→ **WORK TO COMPLETE**
The answer is to be the data that follows, transcribed exactly, minus its pictures.

Page-level text extractions:
════════

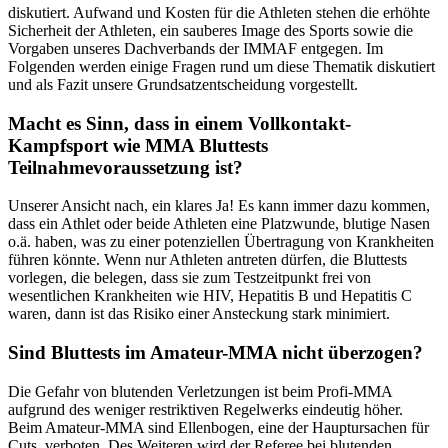
diskutiert. Aufwand und Kosten für die Athleten stehen die erhöhte
Sicherheit der Athleten, ein sauberes Image des Sports sowie die
Vorgaben unseres Dachverbands der IMMAF entgegen. Im
Folgenden werden einige Fragen rund um diese Thematik diskutiert
und als Fazit unsere Grundsatzentscheidung vorgestellt.
Macht es Sinn, dass in einem Vollkontakt-
Kampfsport wie MMA Bluttests
Teilnahmevoraussetzung ist?
Unserer Ansicht nach, ein klares Ja! Es kann immer dazu kommen,
dass ein Athlet oder beide Athleten eine Platzwunde, blutige Nasen
o.ä. haben, was zu einer potenziellen Übertragung von Krankheiten
führen könnte. Wenn nur Athleten antreten dürfen, die Bluttests
vorlegen, die belegen, dass sie zum Testzeitpunkt frei von
wesentlichen Krankheiten wie HIV, Hepatitis B und Hepatitis C
waren, dann ist das Risiko einer Ansteckung stark minimiert.
Sind Bluttests im Amateur-MMA nicht überzogen?
Die Gefahr von blutenden Verletzungen ist beim Profi-MMA
aufgrund des weniger restriktiven Regelwerks eindeutig höher.
Beim Amateur-MMA sind Ellenbogen, eine der Hauptursachen für
Cuts, verboten. Des Weiteren wird der Referee bei blutenden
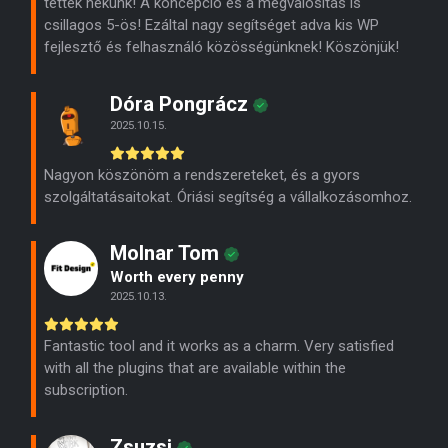
tették nekünk! A koncepció és a megvalósítás is
csillagos 5-ös! Ezáltal nagy segítséget adva kis WP
fejlesztő és felhasználó közösségünknek! Köszönjük!
Dóra Pongrácz
2025.10.15.
Nagyon köszönöm a rendszereteket, és a gyors
szolgáltatásaitokat. Óriási segítség a vállalkozásomhoz.
Molnar Tom
Worth every penny
2025.10.13.
Fantastic tool and it works as a charm. Very satisfied
with all the plugins that are available within the
subscription.
Zsuzsi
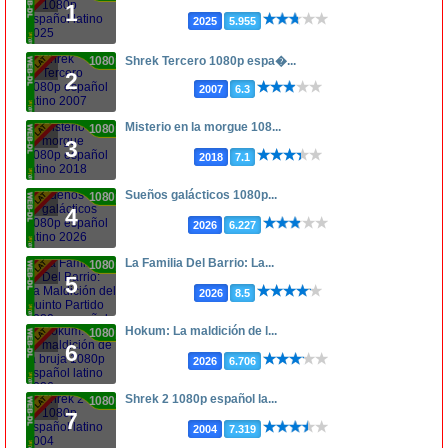
1
2025
5.955
1080p
Shrek Tercero 1080p espa�...
2
2007
6.3
Misterio en la morgue 108...
1080p
3
2018
7.1
Sueños galácticos 1080p...
1080p
4
2026
6.227
La Familia Del Barrio: La...
1080p
5
2026
8.5
Hokum: La maldición de l...
1080p
6
2026
6.706
Shrek 2 1080p español la...
1080p
7
2004
7.319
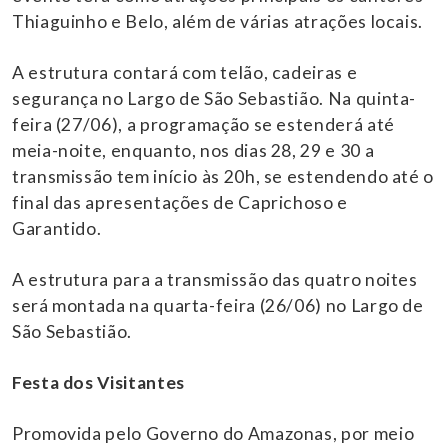
Thiaguinho e Belo, além de várias atrações locais.
A estrutura contará com telão, cadeiras e
segurança no Largo de São Sebastião. Na quinta-
feira (27/06), a programação se estenderá até
meia-noite, enquanto, nos dias 28, 29 e 30 a
transmissão tem início às 20h, se estendendo até o
final das apresentações de Caprichoso e
Garantido.
A estrutura para a transmissão das quatro noites
será montada na quarta-feira (26/06) no Largo de
São Sebastião.
Festa dos Visitantes
Promovida pelo Governo do Amazonas, por meio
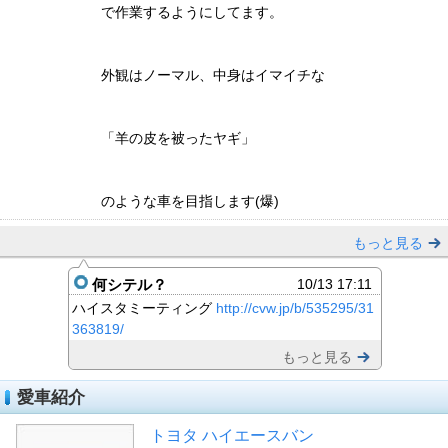
で作業するようにしてます。
外観はノーマル、中身はイマイチな
「羊の皮を被ったヤギ」
のような車を目指します(爆)
もっと見る
何シテル？
10/13 17:11
ハイスタミーティング
http://cvw.jp/b/535295/31
363819/
もっと見る
愛車紹介
トヨタ ハイエースバン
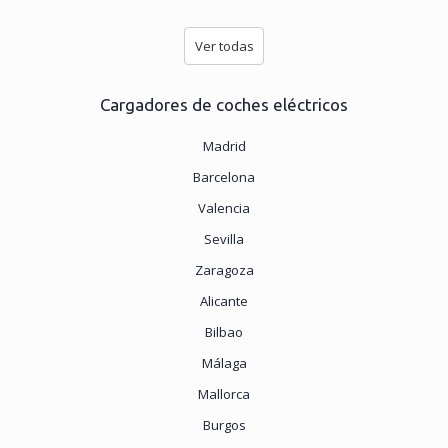
Ver todas
Cargadores de coches eléctricos
Madrid
Barcelona
Valencia
Sevilla
Zaragoza
Alicante
Bilbao
Málaga
Mallorca
Burgos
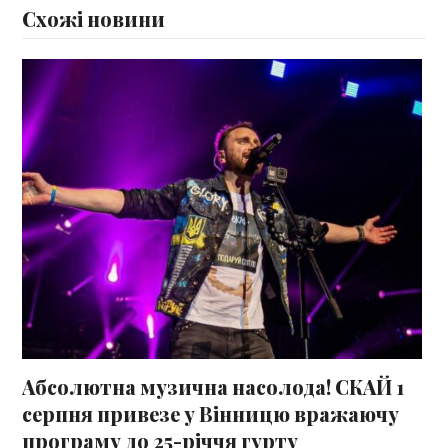
Схожі новини
Абсолютна музична насолода! СКАЙ 1
серпня привезе у Вінницю вражаючу
програму до 25-річчя гурту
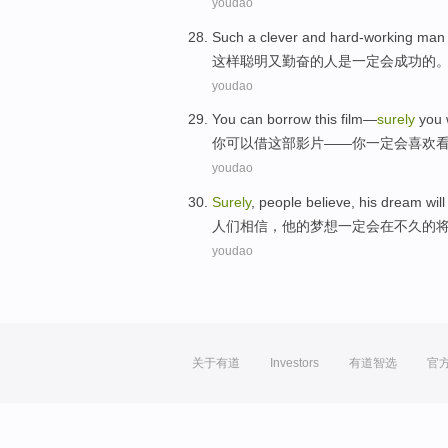
youdao
S
uch a clever and hard-working ma
这
样聪明又勤奋的人是一定会成功的
youdao
Y
ou can borrow this film—
surely
you w
你
可以借这部影片——你一定会喜欢
youdao
S
urely
, people believe, his dream will
人
们相信，他的梦想一定会在不久的
youdao
关于有道
Investors
有道智选
官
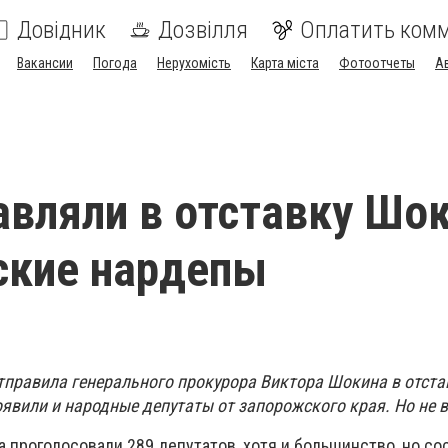
Довідник
Дозвілля
Оплатить ком
Вакансии
Погода
Нерухомість
Карта міста
Фотоотчеты
А
авляли в отставку Шо
ские нардепы
тправила генерального прокурора Виктора Шокина в отстав
явили и народные депутаты от запорожского края. Но не в
а проголосовали 289 депутатов, хотя и большинство, но со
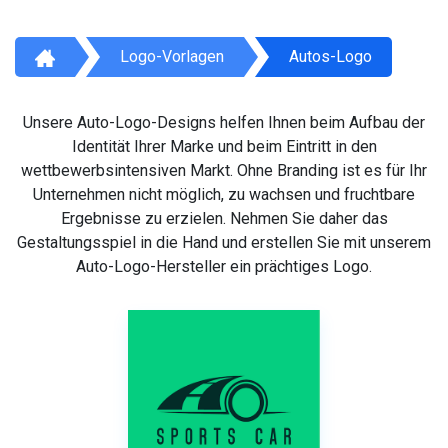
Logo-Vorlagen
Autos-Logo
Unsere Auto-Logo-Designs helfen Ihnen beim Aufbau der
Identität Ihrer Marke und beim Eintritt in den
wettbewerbsintensiven Markt. Ohne Branding ist es für Ihr
Unternehmen nicht möglich, zu wachsen und fruchtbare
Ergebnisse zu erzielen. Nehmen Sie daher das
Gestaltungsspiel in die Hand und erstellen Sie mit unserem
Auto-Logo-Hersteller ein prächtiges Logo.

════════

→ **EXERCISE ANSWER**
diskutiert. Aufwand und Kosten für die Athleten stehen die erhöhte
Sicherheit der Athleten, ein sauberes Image des Sports sowie die
Vorgaben unseres Dachverbands der IMMAF entgegen. Im
Folgenden werden einige Fragen rund um diese Thematik diskutiert
und als Fazit unsere Grundsatzentscheidung vorgestellt.
Macht es Sinn, dass in einem Vollkontakt-
Kampfsport wie MMA Bluttests
Teilnahmevoraussetzung ist?
Unserer Ansicht nach, ein klares Ja! Es kann immer dazu kommen,
dass ein Athlet oder beide Athleten eine Platzwunde, blutige Nasen
o.ä. haben, was zu einer potenziellen Übertragung von Krankheiten
führen könnte. Wenn nur Athleten antreten dürfen, die Bluttests
vorlegen, die belegen, dass sie zum Testzeitpunkt frei von
wesentlichen Krankheiten wie HIV, Hepatitis B und Hepatitis C
waren, dann ist das Risiko einer Ansteckung stark minimiert.
Sind Bluttests im Amateur-MMA nicht überzogen?
Die Gefahr von blutenden Verletzungen ist beim Profi-MMA
aufgrund des weniger restriktiven Regelwerks eindeutig höher.
Beim Amateur-MMA sind Ellenbogen, eine der Hauptursachen für
Cuts, verboten. Des Weiteren wird der Referee bei blutenden
tették nekünk! A koncepció és a megvalósítás is
csillagos 5-ös! Ezáltal nagy segítséget adva kis WP
fejlesztő és felhasználó közösségünknek! Köszönjük!
Dóra Pongrácz
2025.10.15.
Nagyon köszönöm a rendszereteket, és a gyors
szolgáltatásaitokat. Óriási segítség a vállalkozásomhoz.
Molnar Tom
Worth every penny
2025.10.13.
Fantastic tool and it works as a charm. Very satisfied
with all the plugins that are available within the
subscription.
Zsuzsi
1
2025
5.955
1080p
Shrek Tercero 1080p espa�...
2
2007
6.3
Misterio en la morgue 108...
1080p
3
2018
7.1
Sueños galácticos 1080p...
1080p
4
2026
6.227
La Familia Del Barrio: La...
1080p
5
2026
8.5
Hokum: La maldición de l...
1080p
6
2026
6.706
Shrek 2 1080p español la...
1080p
7
2004
7.319
Thiaguinho e Belo, além de várias atrações locais.
A estrutura contará com telão, cadeiras e
segurança no Largo de São Sebastião. Na quinta-
feira (27/06), a programação se estenderá até
meia-noite, enquanto, nos dias 28, 29 e 30 a
transmissão tem início às 20h, se estendendo até o
final das apresentações de Caprichoso e
Garantido.
A estrutura para a transmissão das quatro noites
será montada na quarta-feira (26/06) no Largo de
São Sebastião.
Festa dos Visitantes
Promovida pelo Governo do Amazonas, por meio
で作業するようにしてます。
外観はノーマル、中身はイマイチな
「羊の皮を被ったヤギ」
のような車を目指します(爆)
もっと見る
何シテル？
10/13 17:11
ハイスタミーティング
http://cvw.jp/b/535295/31
363819/
もっと見る
愛車紹介
トヨタ ハイエースバン
Ver todas
Cargadores de coches eléctricos
Madrid
Barcelona
Valencia
Sevilla
Zaragoza
Alicante
Bilbao
Málaga
Mallorca
Burgos
Схожі новини
Абсолютна музична насолода! СКАЙ 1
серпня привезе у Вінницю вражаючу
програму до 25-річчя гурту
youdao
S
uch a clever and hard-working ma
这
样聪明又勤奋的人是一定会成功的
youdao
Y
ou can borrow this film—
surely
you w
你
可以借这部影片——你一定会喜欢
youdao
S
urely
, people believe, his dream will
人
们相信，他的梦想一定会在不久的
youdao
关于有道
Investors
有道智选
官
Довідник
Дозвілля
Оплатить ком
Вакансии
Погода
Нерухомість
Карта міста
Фотоотчеты
А
авляли в отставку Шо
ские нардепы
тправила генерального прокурора Виктора Шокина в отстав
явили и народные депутаты от запорожского края. Но не в
а проголосовали 289 депутатов, хотя и большинство, но со
Logo-Vorlagen
Autos-Logo
Unsere Auto-Logo-Designs helfen Ihnen beim Aufbau der
Identität Ihrer Marke und beim Eintritt in den
wettbewerbsintensiven Markt. Ohne Branding ist es für Ihr
Unternehmen nicht möglich, zu wachsen und fruchtbare
Ergebnisse zu erzielen. Nehmen Sie daher das
Gestaltungsspiel in die Hand und erstellen Sie mit unserem
Auto-Logo-Hersteller ein prächtiges Logo.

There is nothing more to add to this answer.